The pid-file has moved - we can accept this change.
bind9 runs, and tries to send notifies.
dig returns the right ip address (ie, the address of the real tux)
Seems good enough.
SOA record
field | example | normally | prep for change |
serial number | 2003080800 | 2005070201 | 2007051700 |
refresh | 2 d - 172800 | 3 h - 10800 | 10 m - 600 |
update retry | 15 m - 900 | 1 h - 3600 | 5 m - 300 |
expiry | 2 w - 1209600 | 1 w - 604800 | 1 w - 604800 |
minimum | 1 h - 3600 | 1 h - 3600 | 10 m - 600 |
See http://www.ripe.net/ripe/maillists/archives/dns-wg/1998/msg00070.html for info on these values.
- refresh:
Secondaries check every <refresh> seconds, whether the SOA on the primary has changed.
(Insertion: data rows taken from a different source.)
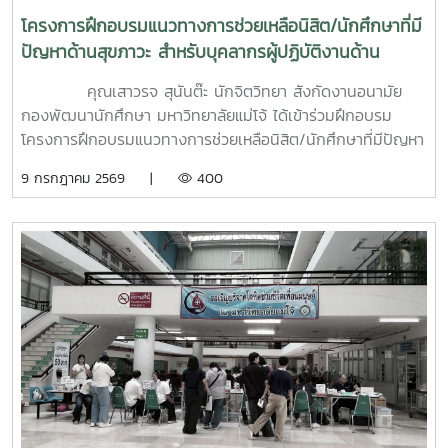
โครงการฝึกอบรมแนวทางการช่วยเหลือนิสิต/นักศึกษาที่มี
ปัญหาด้านสุขภาวะ สำหรับบุคลากรผู้ปฏิบัติงานด้าน
สุขภาพจิต
คุณเสาวรจ สุนันต๊ะ นักจิตวิทยา สังกัดงานอนามัย
กองพัฒนานักศึกษา มหาวิทยาลัยแม่โจ้ ได้เข้าร่วมฝึกอบรม
โครงการฝึกอบรมแนวทางการช่วยเหลือนิสิต/นักศึกษาที่มีปัญหา
ด้านสุขภาวะสำหรับบุคลากรผู้ปฏิบัติงานด้านสุขภาพจิตระหว่างวัน
9 กรกฎาคม 2569 |
400
ที่ 6–7 กรกฎาคม 2569 ณ ห้องบรรยาย ชั้น 1 กองพัฒนานิสิต
อาคารระพีสาคริก มหาวิทยาลัยเกษตรศาสตร์ โดยมีผู้บริหารและ
บุคลากรจากทั้งเครือข่าย ทปอ. และเครือข่ายสมาคมอุดมศึกษา
เอกชนแห่งประเทศไทย (สสอท.) การอบรมครั้งนี้มุ่งเน้นการ
พัฒนาองค์ความรู้และทักษะที่จำเป็นในการดูแลนิสิตนักศึกษา
ครอบคลุมตั้งแต่:ความรู้พื้นฐานด้านสุขภาพจิต: เรียนรู้แนวโน้ม
ปัญหา และปัจจัยเสี่ยงต่าง ๆ การคัดกรองและประเมินสุขภาพจิต
เบื้องต้น: ด้วยเครื่องมือมาตรฐาน เช่น DASS-21, PHQ-9 และ
ST-5 ทักษะการให้คำปรึกษาเบื้องต้น: อาทิ การฟังอย่างตั้งรับ
(Active Listening), ความเข้าใจใส่ใจ (Empathy) และการ
ปฐมพยาบาลทางจิตใจ (Psychological First Aid: PFA)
If yes, a zone transfer is done.
- retry:
A secondary having been unable to do a zone transfer because of unreachable of the primary retries every <retry> seconds.
- expire:
The zone's information is considered invalid by the secondary if the primary could not be reached for <expire> seconds.
- minimum TTL:
This is the default value for all records in the zone file which can be overriden by values for the individual records. After <minimum TTL> seconds, the zone information on the caching nameserver becomes invalid and has to be re-fetched from an authoritative server. NOTE: This field was intended to be a minimum value for all records in the zone but is now widely implemented as giving the default.